WASHINGTON — Facing growing difficulties staffing its Iraq operations, the State Department is debating whether to begin ordering reluctant diplomats to serve in the foreign service's most dangerous posting.
A change to the traditional voluntary assignment system could hurt morale and undercut the Iraq mission by suggesting to the world that U.S. diplomats are not fully committed to the effort. Yet in the nearly three years since the invasion, U.S. officials have found it increasingly difficult to find qualified personnel to fill jobs in Iraq.
Some senior officials acknowledged privately that they favor adopting such "directed assignments," which have not been put to wide-scale use since the Vietnam War. The department is not likely to make the change for the 2006 rotation, but could turn to it for 2007, some diplomats said.
"The department has never wanted to coerce people, and they've always found a way to avoid this," said one senior U.S. official, who asked to remain unidentified because of the sensitivity of the subject. "But the question is out there."
He added: "A lot of us feel they should."
Secretary of State Condoleezza Rice, who would have to approve such a move, was asked about the issue in October by Sen. Richard G. Lugar (R-Ind.), chairman of the Senate Foreign Relations Committee. Rice said in a written reply that department officials were confident they would be able to round up the volunteers they need for Iraq.

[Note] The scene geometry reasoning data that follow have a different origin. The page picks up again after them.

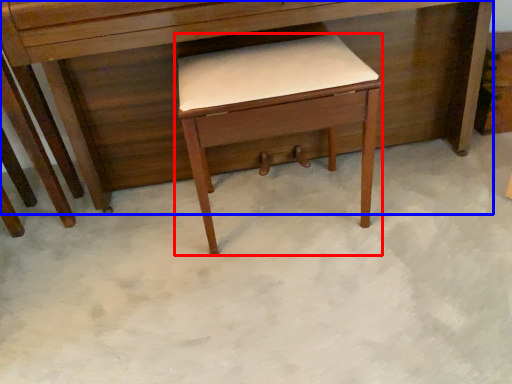 Question: Which object appears closest to the camera in this image, table (highlighted by a red box) or desk (highlighted by a blue box)?

Choices:
 (A) table
 (B) desk

Answer: (B) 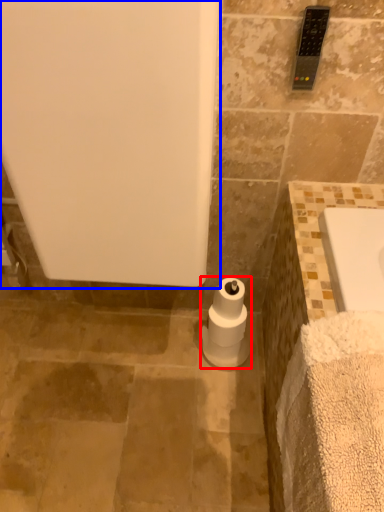 Question: Which of the following is the closest to the observer, toilet paper (highlighted by a red box) or bath (highlighted by a blue box)?

Choices:
 (A) toilet paper
 (B) bath

Answer: (B) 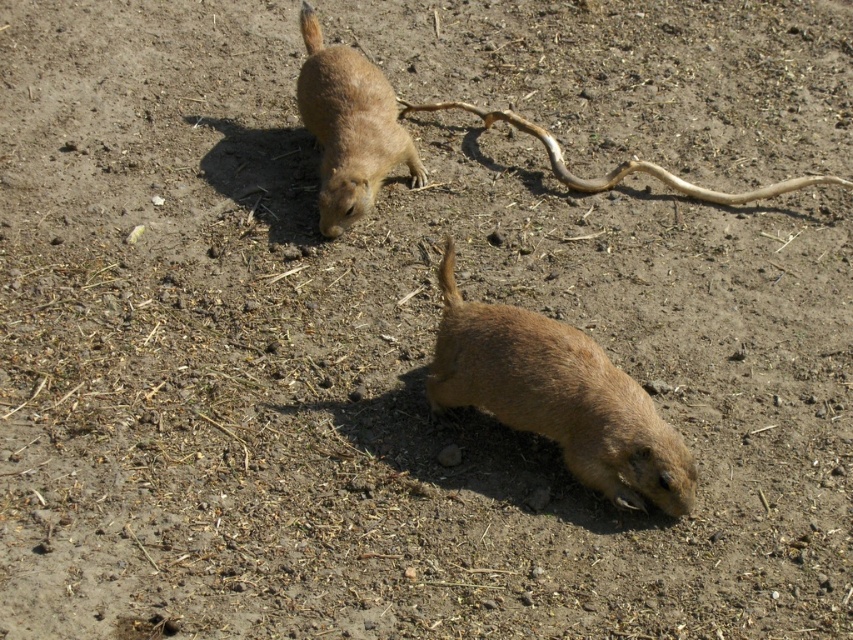 Question: Is brown fur tail at lower center above brown fur tail at upper center?

Choices:
 (A) no
 (B) yes

Answer: (A)

Question: Which object is closer to the camera taking this photo?

Choices:
 (A) brown fur tail at lower center
 (B) brown furry ground squirrel at lower center
 (C) brown furry ground squirrel at upper center

Answer: (B)

Question: Can you confirm if brown furry ground squirrel at lower center is smaller than brown furry ground squirrel at upper center?

Choices:
 (A) yes
 (B) no

Answer: (B)

Question: Estimate the real-world distances between objects in this image. Which object is closer to the brown furry ground squirrel at upper center?

Choices:
 (A) brown fur tail at upper center
 (B) brown furry ground squirrel at lower center
 (C) brown fur tail at lower center

Answer: (A)

Question: Which point is closer to the camera?

Choices:
 (A) brown fur tail at lower center
 (B) brown fur tail at upper center
 (C) brown furry ground squirrel at lower center

Answer: (C)

Question: Can you confirm if brown furry ground squirrel at upper center is positioned to the right of brown fur tail at lower center?

Choices:
 (A) yes
 (B) no

Answer: (B) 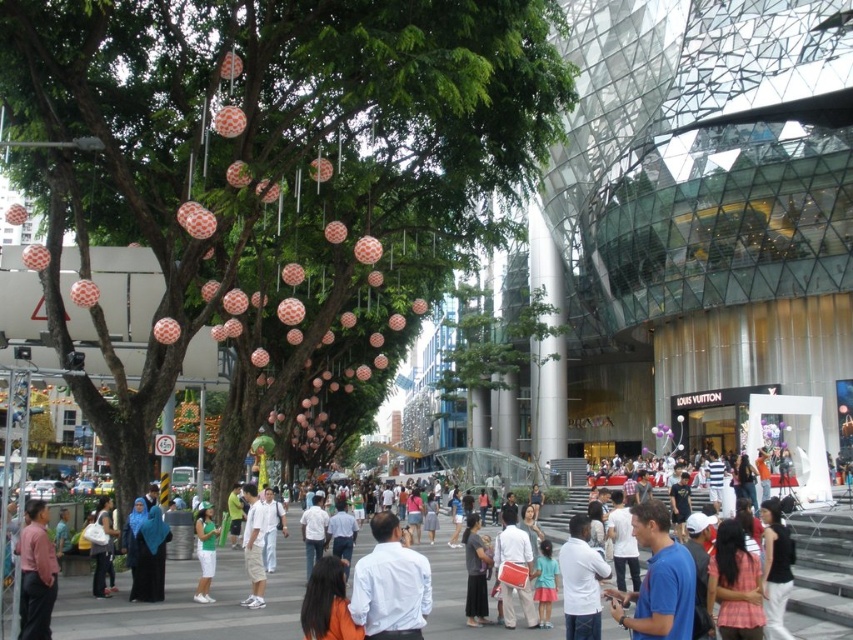 Is white matte shirt at center positioned behind white cotton shirt at center?

That is False.

Is white matte shirt at center positioned in front of white cotton shirt at center?

Yes, white matte shirt at center is in front of white cotton shirt at center.

The width and height of the screenshot is (853, 640). In order to click on white matte shirt at center in this screenshot , I will do `click(390, 586)`.

Does point (55, 557) come in front of point (206, 566)?

Yes.

Does matte pink shirt at lower left have a larger size compared to green fabric shorts at center?

Actually, matte pink shirt at lower left might be smaller than green fabric shorts at center.

I want to click on matte pink shirt at lower left, so click(36, 573).

Identify the location of matte pink shirt at lower left. Image resolution: width=853 pixels, height=640 pixels. (36, 573).

Looking at this image, does blue fabric hijab at center have a smaller size compared to green fabric shorts at center?

Indeed, blue fabric hijab at center has a smaller size compared to green fabric shorts at center.

Is blue fabric hijab at center shorter than green fabric shorts at center?

Correct, blue fabric hijab at center is not as tall as green fabric shorts at center.

Which is behind, point (148, 563) or point (202, 545)?

Positioned behind is point (202, 545).

Locate an element on the screen. The height and width of the screenshot is (640, 853). blue fabric hijab at center is located at coordinates (149, 557). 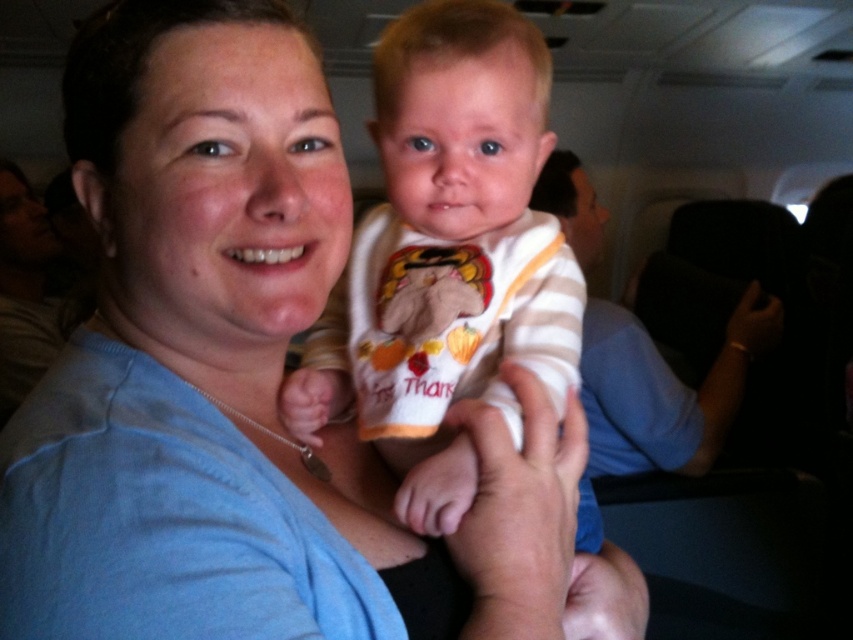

But she added: "Nevertheless, the secretary has the authority and tools in place to direct assignments should critical vacancies not be filled through the normal assignment processes. The department is prepared to do so should it become necessary."
Adding to the pressure, the State Department also must find personnel for a new network of civilian-military reconstruction teams.
When people join the foreign service, they agree in writing to be available for duty anywhere. Yet in practice, the system has been almost entirely voluntary.
Iraq is widely considered the most dangerous posting in memory, far more dangerous than, for example, Saigon during the Vietnam War. Even Baghdad's protected Green Zone frequently has been bombarded by insurgents. Few diplomats leave the fortified area.
U.S. diplomats who go to Iraq are not allowed to bring their families because of the danger. They stay for one year, rather than the three years typical in safe environments. The short rotation puts an added burden on the department, which each October must begin soliciting volunteers to go the following July.
The department has filled all of its assignments for the yearly rotations since the March 2003 invasion. But it has become harder each year. Last year, staffing wasn't complete until nearly the start of the rotation.
"There's a law of diminishing returns," said the senior U.S. official.
The U.S. Embassy in Baghdad has more than 3,000 employees, of whom fewer than 200 hold diplomatic positions.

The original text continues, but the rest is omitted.